## TRY IT
In your transcription, keep every record exact and leave out the pictures.

━━━━━━━━

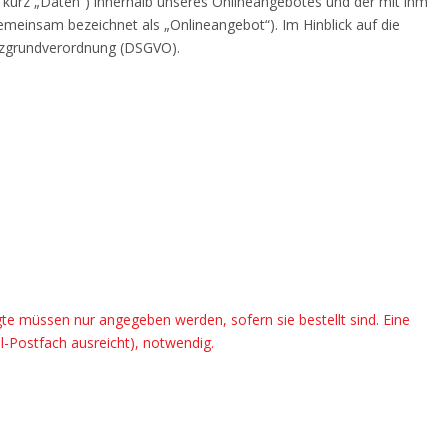
kurz „Daten“) innerhalb unseres Onlineangebotes und der mit ihm
emeinsam bezeichnet als „Onlineangebot“). Im Hinblick auf die
hutzgrundverordnung (DSGVO).
gte müssen nur angegeben werden, sofern sie bestellt sind. Eine
l-Postfach ausreicht), notwendig.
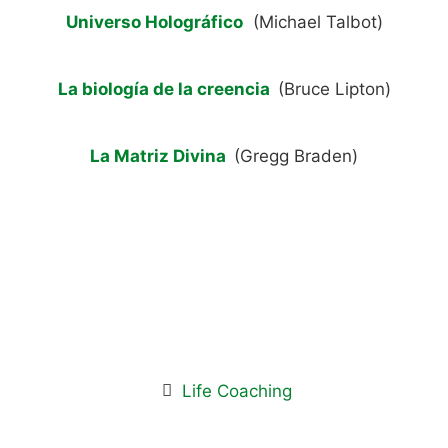
Universo Holográfico
(Michael Talbot)
La biología de la creencia
(Bruce Lipton)
La Matriz Divina
(Gregg Braden)
Life Coaching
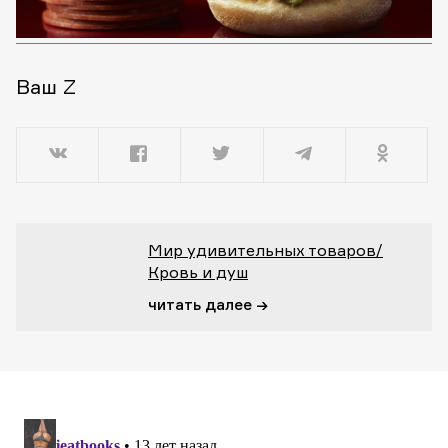
Ваш Z
Мир удивительных товаров/
Кровь и душ
читать далее →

━━━━━━━━

## RESULT
kurz „Daten“) innerhalb unseres Onlineangebotes und der mit ihm
emeinsam bezeichnet als „Onlineangebot“). Im Hinblick auf die
hutzgrundverordnung (DSGVO).
gte müssen nur angegeben werden, sofern sie bestellt sind. Eine
l-Postfach ausreicht), notwendig.
Universo Holográfico
(Michael Talbot)
La biología de la creencia
(Bruce Lipton)
La Matriz Divina
(Gregg Braden)
Life Coaching
Ваш Z
Мир удивительных товаров/
Кровь и душ
читать далее →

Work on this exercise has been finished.